I'd think these "unnecessary loads" could easily run for a month or more without making much of a dent in a charged battery.

How much does this constant daily discharge/re-charge event count up regarding battery life cycles ? Could a battery last longer if I would pull the solar panel fuses and just check that I do not discharge the battery too much before turning the panels back on ?

Thanks !
 
If it were me I'd config the controller setpoints to 13.0v or something when the RV isn't in use. It would sit somewhere in the middle, state of charge wise.
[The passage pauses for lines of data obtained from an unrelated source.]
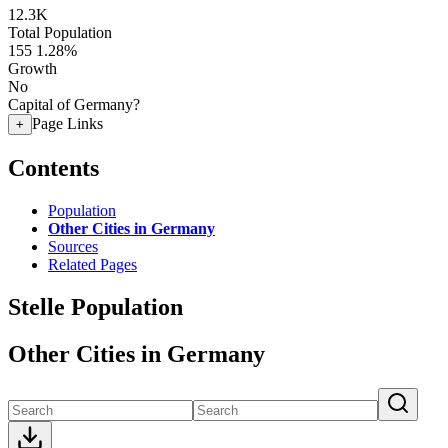
12.3K
Total Population
155
1.28%
Growth
No
Capital of Germany?
Page Links
+
Contents
Population
Other Cities in Germany
Sources
Related Pages
Stelle Population
Other Cities in Germany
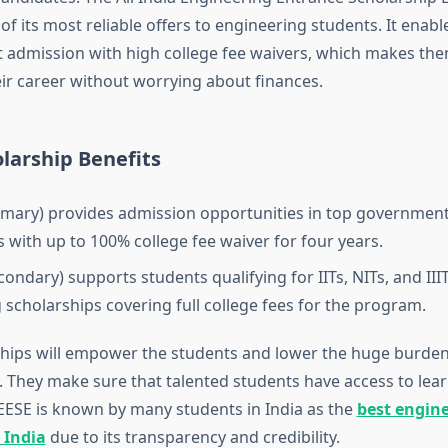
 of its most reliable offers to engineering students. It enabl
t admission with high college fee waivers, which makes the
eir career without worrying about finances.
larship Benefits
imary) provides admission opportunities in top governmen
s with up to 100% college fee waiver for four years.
condary) supports students qualifying for IITs, NITs, and III
g scholarships covering full college fees for the program.
hips will empower the students and lower the huge burden
. They make sure that talented students have access to lear
AIEESE is known by many students in India as the
best engin
 India
due to its transparency and credibility.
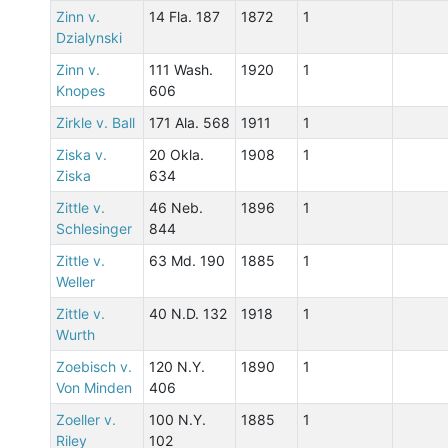
Zinn v.
14 Fla. 187
1872
1
Dzialynski
Zinn v.
111 Wash.
1920
1
Knopes
606
Zirkle v. Ball
171 Ala. 568
1911
1
Ziska v.
20 Okla.
1908
1
Ziska
634
Zittle v.
46 Neb.
1896
1
Schlesinger
844
Zittle v.
63 Md. 190
1885
1
Weller
Zittle v.
40 N.D. 132
1918
1
Wurth
Zoebisch v.
120 N.Y.
1890
1
Von Minden
406
Zoeller v.
100 N.Y.
1885
1
Riley
102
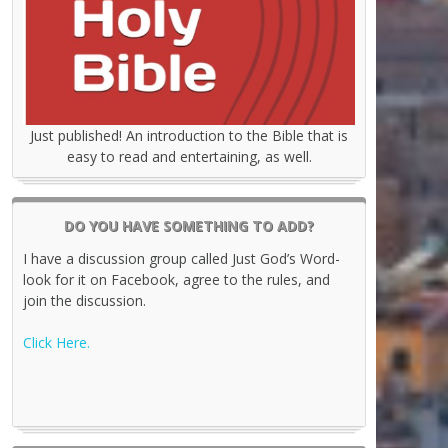
Just published! An introduction to the Bible that is
easy to read and entertaining, as well.
DO YOU HAVE SOMETHING TO ADD?
I have a discussion group called Just God’s Word-
look for it on Facebook, agree to the rules, and
join the discussion.
Click Here.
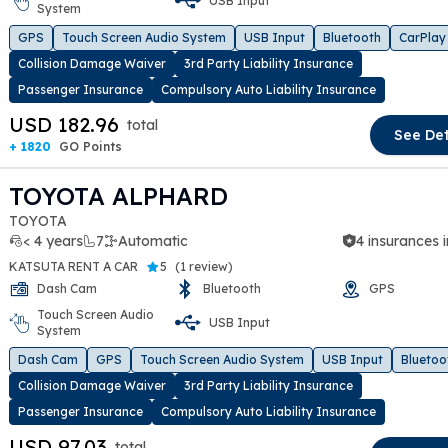
USB Input
System
t slide
GPS
Touch Screen Audio System
USB Input
Bluetooth
CarPlay
Collision Damage Waiver
3rd Party Liability Insurance
Passenger Insurance
Compulsory Auto Liability Insurance
USD 182.96
total
See Det
+ 1820
GO Points
TOYOTA ALPHARD
TOYOTA
< 4 years
7
Automatic
4 insurances 
KATSUTA RENT A CAR
5
(
1 review
)
Dash Cam
Bluetooth
GPS
Touch Screen Audio
USB Input
System
t slide
Dash Cam
GPS
Touch Screen Audio System
USB Input
Bluetoo
Collision Damage Waiver
3rd Party Liability Insurance
Passenger Insurance
Compulsory Auto Liability Insurance
USD 97.03
total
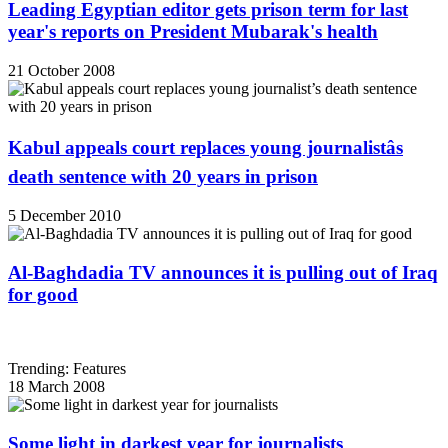
Leading Egyptian editor gets prison term for last
year's reports on President Mubarak's health
21 October 2008
Kabul appeals court replaces young journalistâs
death sentence with 20 years in prison
5 December 2010
Al-Baghdadia TV announces it is pulling out of Iraq
for good
Trending: Features
18 March 2008
Some light in darkest year for journalists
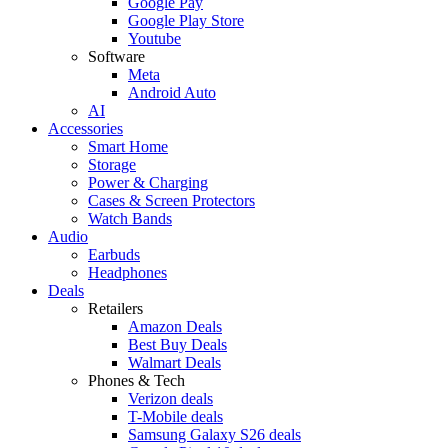
Google Pay
Google Play Store
Youtube
Software
Meta
Android Auto
AI
Accessories
Smart Home
Storage
Power & Charging
Cases & Screen Protectors
Watch Bands
Audio
Earbuds
Headphones
Deals
Retailers
Amazon Deals
Best Buy Deals
Walmart Deals
Phones & Tech
Verizon deals
T-Mobile deals
Samsung Galaxy S26 deals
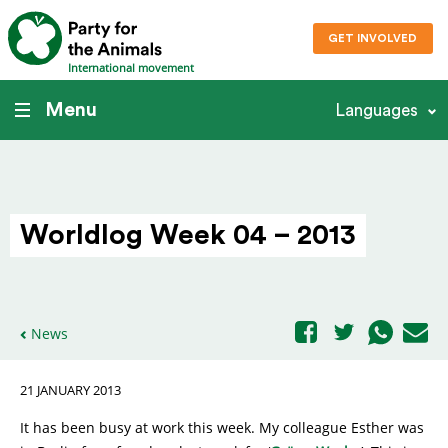
GET INVOLVED
International movement
Menu
Languages
Worldlog Week 04 – 2013
News
21 JANUARY 2013
It has been busy at work this week. My colleague Esther was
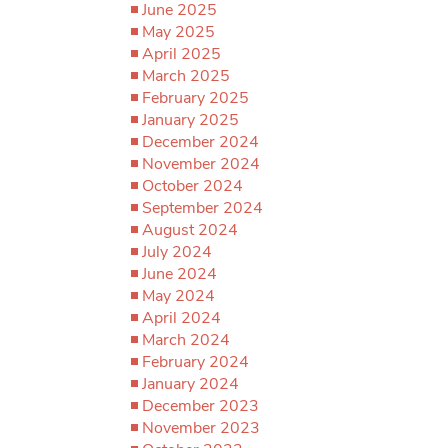
June 2025
May 2025
April 2025
March 2025
February 2025
January 2025
December 2024
November 2024
October 2024
September 2024
August 2024
July 2024
June 2024
May 2024
April 2024
March 2024
February 2024
January 2024
December 2023
November 2023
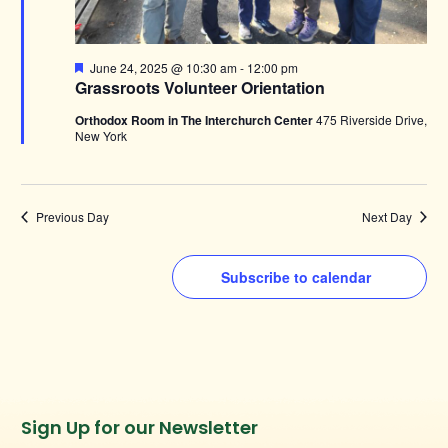
Featured
June 24, 2025 @ 10:30 am
-
12:00 pm
Grassroots Volunteer Orientation
Orthodox Room in The Interchurch Center
475 Riverside Drive,
New York
Previous Day
Next Day
Subscribe to calendar
Instagram
Facebook
Twitter
TikTok
Sign Up for our Newsletter
URL
URL
URL
URL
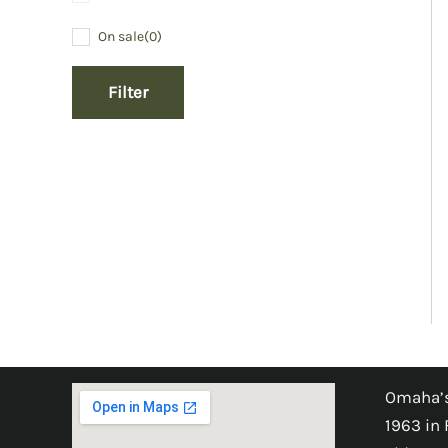
On sale
(0)
Filter
Omaha’s
1963 in 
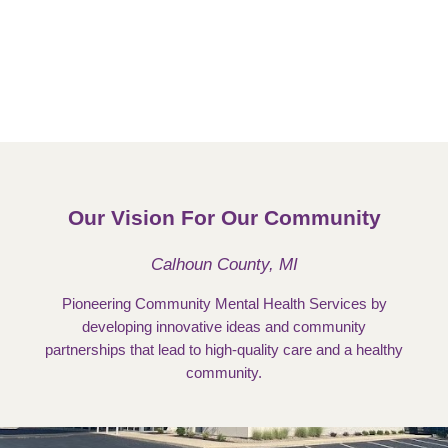
Our Vision For Our Community
Calhoun County, MI
Pioneering Community Mental Health Services by
developing innovative ideas and community
partnerships that lead to high-quality care and a healthy
community.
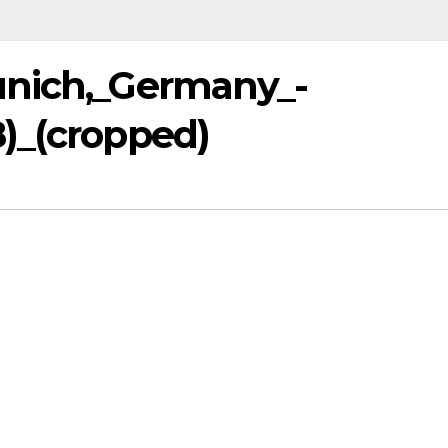
unich,_Germany_-
)_(cropped)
If there really are no loads the SoC will not change and the charger will not charge the next day. Li self-discharge is something crazy low like 1%/month at human-comfortable temps.

Could a battery last longer if I would pull the solar panel fuses and just check that I do not discharge the battery too much before turning the panels back on ?

The problem is knowing for sure here are no loads. Technomadia smoked an early $5000 bank because they thought there were no loads when (IIRC) the internal active balancers had LEDs on them. Also consider any battery warming circuits during cold weather.
 
I try to keep my Ampere Time LIthiums about 80% when I'm not using them.
 
The safest approach would be to discharge the battery to at least the 75% state of charge and disconnect the battery.
 
Thanks for the replies. I guess I will find a way to monitor and drop the battery to that 75-80% charge level after use, then just pull the ability to charge or draw until next use.